Joining dissimilar metals for small-scale parts like those used in medical devices and microelectronics could be one of the leading applications. Due to impact welding, the flyer plate collides with the base plate by a high-pressure shock wave created by an intense pulse laser. The basic principle of the technique is that an intense pulse laser beam focused by the lens will generate a specific spot diameter. The absorbent layer then evaporates instantly at a high temperature when exposed to laser irradiation. The vapor absorbs the laser energy, forming high-temperature, high-pressure plasma between the confinement layer and the flyer plate. Between the flyer plate and the confinement layer, the plasma continues to collect laser light and expands faster. As a result of the confinement layer’s activity, high surface pressure is created, which propagates through the flyer plate as a shock wave [30].

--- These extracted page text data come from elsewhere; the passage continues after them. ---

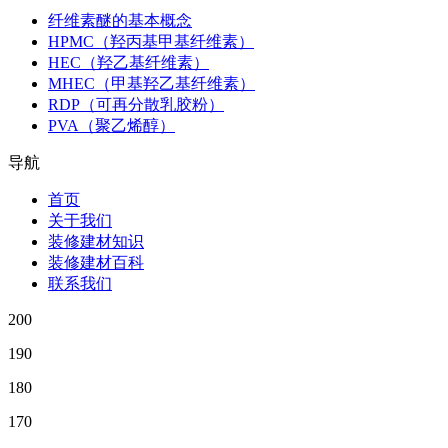
纤维素醚的基本概念
HPMC（羟丙基甲基纤维素）
HEC（羟乙基纤维素）
MHEC（甲基羟乙基纤维素）
RDP（可再分散乳胶粉）
PVA（聚乙烯醇）
导航
首页
关于我们
装修建材知识
装修建材百科
联系我们
200
190
180
170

One notable advantage of LIW over other impact welding processes is that the impact can be confined to a precise spot (sub-micron precision) in a precise time segment (precision of <10-5 seconds). Furthermore, the quantity of energy required for LIW is low, on the order of a few joules. As a result, LIW is an excellent method for generating welds in micro/nano-interface applications. Preliminary studies have been carried out on similar and dissimilar combinations of aluminum, titanium, copper, nickel, and iron. The goal is to understand the underlying bonding mechanisms and to discover if metallurgical reactions that typically lead to embrittlement in dissimilar metal systems (i.e. intermetallic formation) may be avoided. Good bonding can be accomplished in all cases with a typical “wavy” bond contact.

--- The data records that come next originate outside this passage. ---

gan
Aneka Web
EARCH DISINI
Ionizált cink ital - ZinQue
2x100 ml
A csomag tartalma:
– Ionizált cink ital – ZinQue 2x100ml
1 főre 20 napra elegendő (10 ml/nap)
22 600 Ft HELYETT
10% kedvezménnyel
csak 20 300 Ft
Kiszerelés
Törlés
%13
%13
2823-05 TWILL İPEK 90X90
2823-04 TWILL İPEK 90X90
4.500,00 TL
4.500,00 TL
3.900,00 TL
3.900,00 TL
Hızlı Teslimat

Many investigations on laser impact welding have recently been published. A novel laser high-speed impact spot welding method was proposed by Liu et al., [31]. They used laser impact spot welding to join Ti and Cu metal foils and used scanning electron microscopy (SEM) and energy-dispersive x-ray spectroscopy (EDS) to examine the microstructure of the bonding interface. The LIW of aluminum alloy 1100 and low carbon steel 1010 was investigated by Zhang et al., [32]. The welding joint had a relatively gentle curved bonding interface. Wang et al., [33, 34] optimized the flyer plate system in the laser impact welding device (confinement layer, absorption layer, and connecting layer). Wang et al., [35] proposed a parallel laser impact spot welding method. LISW was used to successfully weld dissimilar metal foil plates Cu/Al and Ti/Al. The impact of various welding parameters on welding quality was then carefully examined [35].

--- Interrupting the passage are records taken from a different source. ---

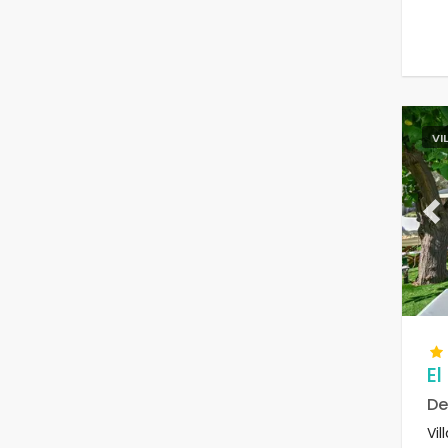
VI
Pr
El
De
Vil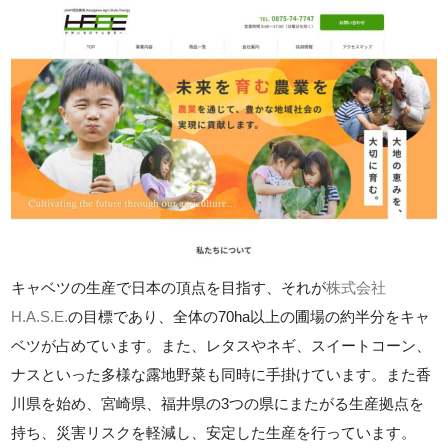
キャベツの生産で日本の頂点を目指す、それが
株式会社
H.A.S.E.
の目標であり、全体の70ha以上の圃場の約半分をキャ
ベツが占めています。また、レタスやネギ、スイートコーン、
ナスといった多様な露地野菜も同時に手掛けています。また香
川県を始め、宮崎県、福井県の3つの県にまたがる生産拠点を
持ち、災害リスクを軽減し、安定した生産を行っています。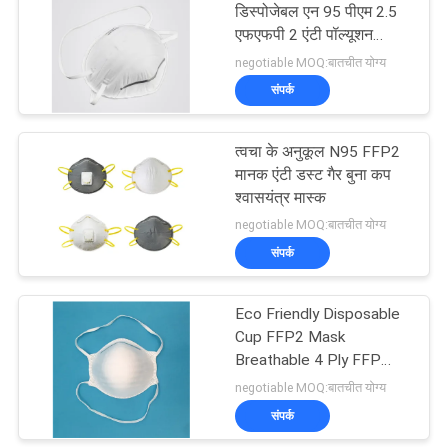
डिस्पोजेबल एन 95 पीएम 2.5
एफएफपी 2 एंटी पॉल्यूशन
44
रेस्पिरेटर फेस मास्क
negotiable MOQ:बातचीत योग्य
संपर्क
कप FFP2 मास्क
त्वचा के अनुकूल N95 FFP2
मानक एंटी डस्ट गैर बुना कप
श्वासयंत्र मास्क
negotiable MOQ:बातचीत योग्य
संपर्क
9
Eco Friendly Disposable
मेडिकल आइस बैग
Cup FFP2 Mask
Breathable 4 Ply FFP
Ratings Dust Mask
negotiable MOQ:बातचीत योग्य
संपर्क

LIW process finds applications when thin metal sheets and foils of micron size (at least 25 μm) are to be joined. One distinctive advantage of this approach is that it appears applicable to arbitrarily small foil thicknesses and length scales, and does not rely on the intrinsic electrical conductivity of the flyer. This makes the method well suited for the manufacture and assembly of micro-devices such as micro-electro-mechanical systems [36, 37]. Wang et al., [34] reported laser impact welding of aluminum foil to titanium which can be used in medical devices, for example, the battery of the heart peacemaker.
2.3.1 Working procedure
The schematic diagram of LIW is shown in Figure 5, and the process involves the following stages:
Excitation stage: The ablation layer is vaporized into plasma as the laser irradiates it through the confinement layer. The reaction force of the plasma drives the flyer to emit due to the constraint of the confinement layer.
Flight phase: The flyer passes a pre-determined flight distance or standoff distance before colliding with the target at a specific speed and angle.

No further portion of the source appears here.